Por ello, pese a que el pavo fue convirtiéndose en un alimento familiar, hasta el punto de simbolizar al pueblo español en el cuadro de Goya, continuó manteniendo ese halo de alimento reservado para ocasiones especiales, como la cena de Navidad. A ello contribuyó sin duda una receta decimonónica procedente de Francia: el pavo trufado, compleja preparación que precisaba de una decena de ingredientes, mucho tiempo y pericia, y que se convirtió en un plato inexcusable en los más suculentos menús festivos.
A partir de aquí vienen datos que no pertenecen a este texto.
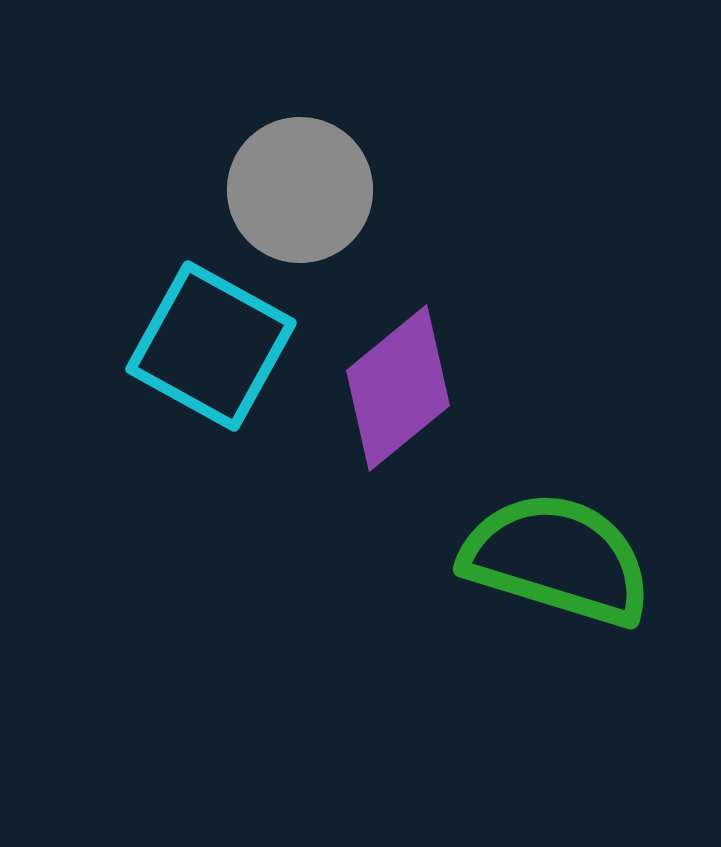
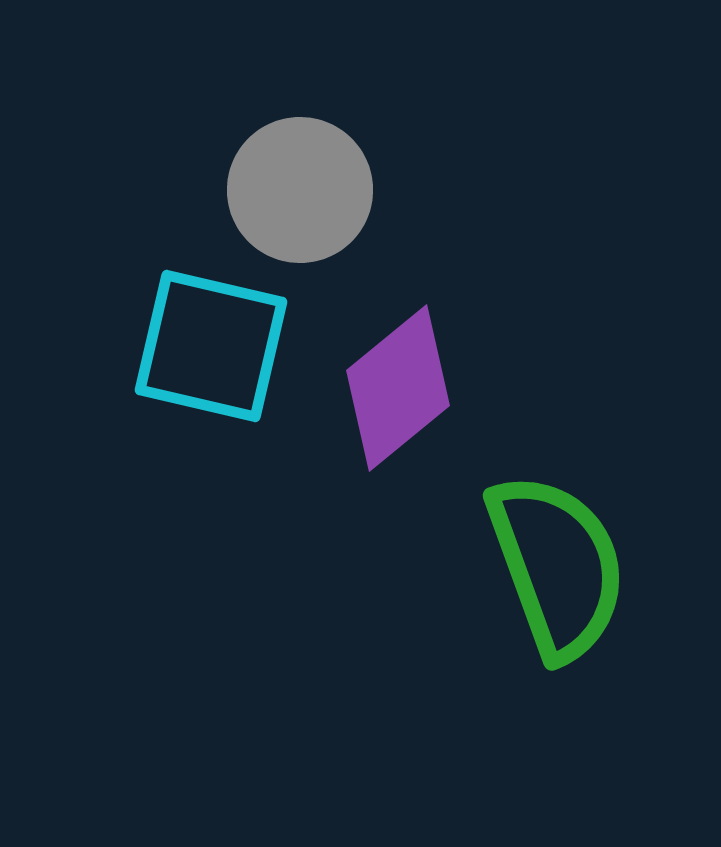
cyan square: rotated 16 degrees counterclockwise
green semicircle: moved 7 px down; rotated 53 degrees clockwise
Como afirmaba el célebre gastrónomo Brillat-Savarin en su Fisiología del gusto (1825), “desde comienzos de noviembre hasta finales de febrero, se consumen en París 300 pavos trufados al día”.
En España, estas y otras preparaciones levantaron pasiones y se convirtieron en objeto de deseo, como muestra la cultura popular en el juguete cómico La pava trufada (1856), de José Marco, la Zarzuela El pavo de Navidad: asado de circunstancias, trufado en verso, estrenada en el Teatro Variedades en la Nochebuena de 1866, o la película Morena Clara (1936), donde Imperio Argentina cantaba aquello de “Échale guindas al pavo”, versionada después por numerosos artistas, como Lola Flores o Raphael.
La industrialización y el pavo
Relleno de trufas o de otros ingredientes, como salchichas, orejones, ciruelas, piñones y castañas que propone Ignasi Doménech para sus “Pavos asados a la catalana” en La cocina elegante (1904-1905) o en galantina, del que aseguraba que Lhardy despachaba toneladas los domingos, la fama del pavo sobrevivió al proceso de industrialización que, según afirma Harold McGee en La cocina y los alimentos (primera edición en español, 2007), se inició a finales de los años veinte del siglo pasado, cuando un criador de la Columbia Británica desarrolló un espécimen de 18 kilos, con los músculos de vuelo y los muslos hipertrofiados, que permitió su producción en masa, convirtiéndola en una carne asequible, pero insulsa.
Frente a esta variante industrial, se erige triunfante el pavo entero cada Navidad, cebado con mimo en sus últimas semanas para tener un sabor y textura especiales, y relleno de ingredientes suculentos. Todo un reto al que se da buen fin gracias a la inestimable ayuda de las recetas de madres y abuelas, o de su moderna versión digital, que permitirán revivir, otro año más, este magnífico vestigio de romanticismo culinario.